Ora, al di là delle diatribe di natura politica e della facile propaganda, che non si intende esaminare in questo breve contenuto, resta un’evidenza di duplice natura: sociale e forse giuridica.

Il progetto di riqualificazione lavorativa annunciata dal nuovo governo non può prescindere dalla reale contingenza economica che investe la Repubblica e il contenente Europa non solo come spazio fisco, ma anche come sistema organizzativo della società.
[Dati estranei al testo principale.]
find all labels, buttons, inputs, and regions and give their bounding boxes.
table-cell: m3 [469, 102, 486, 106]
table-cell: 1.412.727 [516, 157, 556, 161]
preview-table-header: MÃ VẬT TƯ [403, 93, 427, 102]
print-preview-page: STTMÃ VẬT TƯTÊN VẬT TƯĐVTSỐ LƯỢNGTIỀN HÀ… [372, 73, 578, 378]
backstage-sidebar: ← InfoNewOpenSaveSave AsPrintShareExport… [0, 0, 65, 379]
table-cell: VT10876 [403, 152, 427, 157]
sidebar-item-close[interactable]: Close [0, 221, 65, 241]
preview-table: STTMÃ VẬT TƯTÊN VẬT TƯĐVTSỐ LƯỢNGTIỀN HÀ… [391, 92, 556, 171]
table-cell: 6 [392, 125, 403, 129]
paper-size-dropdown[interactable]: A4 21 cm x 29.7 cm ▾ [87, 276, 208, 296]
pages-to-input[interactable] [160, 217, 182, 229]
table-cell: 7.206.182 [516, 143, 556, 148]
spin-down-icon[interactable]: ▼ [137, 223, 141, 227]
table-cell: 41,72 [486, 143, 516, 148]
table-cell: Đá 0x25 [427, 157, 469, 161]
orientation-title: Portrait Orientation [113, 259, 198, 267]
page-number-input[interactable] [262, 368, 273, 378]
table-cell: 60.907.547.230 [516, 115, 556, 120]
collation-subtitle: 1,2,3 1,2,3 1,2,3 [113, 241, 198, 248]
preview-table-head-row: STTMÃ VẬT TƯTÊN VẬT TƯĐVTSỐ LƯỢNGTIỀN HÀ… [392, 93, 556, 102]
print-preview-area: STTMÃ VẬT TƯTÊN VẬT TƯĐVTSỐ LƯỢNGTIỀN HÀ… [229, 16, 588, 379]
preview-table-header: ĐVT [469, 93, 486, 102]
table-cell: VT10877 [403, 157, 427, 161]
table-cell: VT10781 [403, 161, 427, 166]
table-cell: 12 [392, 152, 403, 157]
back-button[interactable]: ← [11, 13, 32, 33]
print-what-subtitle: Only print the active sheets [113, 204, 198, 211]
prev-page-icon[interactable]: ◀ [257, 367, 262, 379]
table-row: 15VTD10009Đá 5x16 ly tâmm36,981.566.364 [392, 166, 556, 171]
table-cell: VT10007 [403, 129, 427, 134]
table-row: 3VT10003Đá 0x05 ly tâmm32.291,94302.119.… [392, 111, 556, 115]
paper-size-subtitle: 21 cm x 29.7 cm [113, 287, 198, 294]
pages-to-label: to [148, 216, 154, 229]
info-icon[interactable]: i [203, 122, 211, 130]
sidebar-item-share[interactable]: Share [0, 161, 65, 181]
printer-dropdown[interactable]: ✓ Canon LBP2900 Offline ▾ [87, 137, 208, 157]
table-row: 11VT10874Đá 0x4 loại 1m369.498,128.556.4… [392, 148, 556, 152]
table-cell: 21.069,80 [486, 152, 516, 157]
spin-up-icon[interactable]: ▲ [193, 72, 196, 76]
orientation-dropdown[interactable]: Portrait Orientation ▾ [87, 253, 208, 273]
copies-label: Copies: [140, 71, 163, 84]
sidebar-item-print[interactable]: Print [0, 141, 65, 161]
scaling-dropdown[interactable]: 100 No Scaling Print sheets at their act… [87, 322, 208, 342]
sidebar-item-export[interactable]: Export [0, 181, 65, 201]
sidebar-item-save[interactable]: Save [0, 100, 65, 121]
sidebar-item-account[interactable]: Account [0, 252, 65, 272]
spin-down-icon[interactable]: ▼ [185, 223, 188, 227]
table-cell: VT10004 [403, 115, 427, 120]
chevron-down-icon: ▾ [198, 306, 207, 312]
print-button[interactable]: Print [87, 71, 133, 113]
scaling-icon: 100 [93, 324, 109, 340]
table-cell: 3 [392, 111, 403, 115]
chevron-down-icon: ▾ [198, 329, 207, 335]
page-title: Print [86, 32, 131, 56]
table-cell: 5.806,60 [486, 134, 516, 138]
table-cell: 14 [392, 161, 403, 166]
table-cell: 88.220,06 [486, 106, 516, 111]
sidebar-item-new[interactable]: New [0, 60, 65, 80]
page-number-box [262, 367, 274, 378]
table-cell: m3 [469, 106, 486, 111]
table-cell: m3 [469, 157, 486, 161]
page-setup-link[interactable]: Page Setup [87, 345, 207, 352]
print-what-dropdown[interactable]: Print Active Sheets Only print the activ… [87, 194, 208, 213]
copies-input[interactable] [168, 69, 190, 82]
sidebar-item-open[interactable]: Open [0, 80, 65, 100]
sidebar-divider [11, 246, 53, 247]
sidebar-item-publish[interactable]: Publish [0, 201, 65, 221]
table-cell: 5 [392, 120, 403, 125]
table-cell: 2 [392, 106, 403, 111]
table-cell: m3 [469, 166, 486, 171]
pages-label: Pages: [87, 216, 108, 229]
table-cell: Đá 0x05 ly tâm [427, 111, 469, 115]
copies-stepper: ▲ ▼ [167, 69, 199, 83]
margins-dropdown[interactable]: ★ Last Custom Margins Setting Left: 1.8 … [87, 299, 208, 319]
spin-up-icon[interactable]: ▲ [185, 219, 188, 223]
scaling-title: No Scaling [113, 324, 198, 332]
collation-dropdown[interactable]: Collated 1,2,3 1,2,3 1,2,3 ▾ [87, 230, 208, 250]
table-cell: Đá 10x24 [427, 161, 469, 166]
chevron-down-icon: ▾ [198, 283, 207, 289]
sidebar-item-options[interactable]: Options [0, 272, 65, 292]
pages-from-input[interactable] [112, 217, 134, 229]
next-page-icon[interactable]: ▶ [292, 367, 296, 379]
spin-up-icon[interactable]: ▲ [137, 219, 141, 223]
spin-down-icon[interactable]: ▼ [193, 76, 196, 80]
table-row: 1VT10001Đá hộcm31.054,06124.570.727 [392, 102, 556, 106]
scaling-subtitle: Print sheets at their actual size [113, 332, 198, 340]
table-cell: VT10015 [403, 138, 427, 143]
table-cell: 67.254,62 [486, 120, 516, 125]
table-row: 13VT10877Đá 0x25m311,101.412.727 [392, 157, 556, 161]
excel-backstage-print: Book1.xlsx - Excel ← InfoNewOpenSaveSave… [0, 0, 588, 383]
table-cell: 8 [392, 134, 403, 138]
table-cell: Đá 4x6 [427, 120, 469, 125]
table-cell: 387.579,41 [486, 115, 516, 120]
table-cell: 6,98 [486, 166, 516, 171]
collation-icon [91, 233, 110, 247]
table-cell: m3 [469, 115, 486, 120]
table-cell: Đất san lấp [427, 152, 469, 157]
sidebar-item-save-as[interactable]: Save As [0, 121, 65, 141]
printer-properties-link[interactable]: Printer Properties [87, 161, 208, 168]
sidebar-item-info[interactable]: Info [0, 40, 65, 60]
Pertanto, la prima emergenza è di natura sociale, sussumibile sotto la voce della tutela dell’ordine pubblico.

Il secondo aspetto che è necessario osservare ha un riflesso giuridico, e segnatamente un file rouge con l’articolo 3 della Costituzione, laddove si enunciano i principi di eguaglianza e solidarietà.

Beninteso, l’accezione che qui si intende considerare come utile per la trattazione, attiene certamente al fondamentale compito attribuito dai padri costituenti alla Repubblica nella rimozione degli ostacoli, che si traducono per taluni consociati in una situazione di oggettivo svantaggio come effetto naturale e prevedibile della precarietà.

Pertanto, secondo brocardo latino: ubi societas, ibi ius – ogni società non può che fondarsi sul diritto, non può che esservi alcuna società civile che non avverta la necessità di regolamentarsi.

Quindi il diritto, come affermazione del potere dello Stato il quale invero dispone di tutti i mezzi coercitivi necessari, non può prescindere dal considerare che, nonostante tutti gli sforzi il percorso evolutivo storico, assai risalente anche in epoca antecedente all’unità d’Italia restituiscono ancora regioni con redditi fortemente disomogenei.

A parere di chi scrive, i risultati elettorali delle elezioni politiche scorse rappresentano la cartina tornasole di una questione meridionale irrisolta, che si alterna nelle agende di ogni consiglio dei ministri.

Si osserva, altresì, come taluni aspetti critici già evidenziati da Massimo Severo Giannini nel suo rapporto trasmesso alla camera il 16 novembre 1979 siano tuttora di non facile soluzione oltre che di drammatica attualità.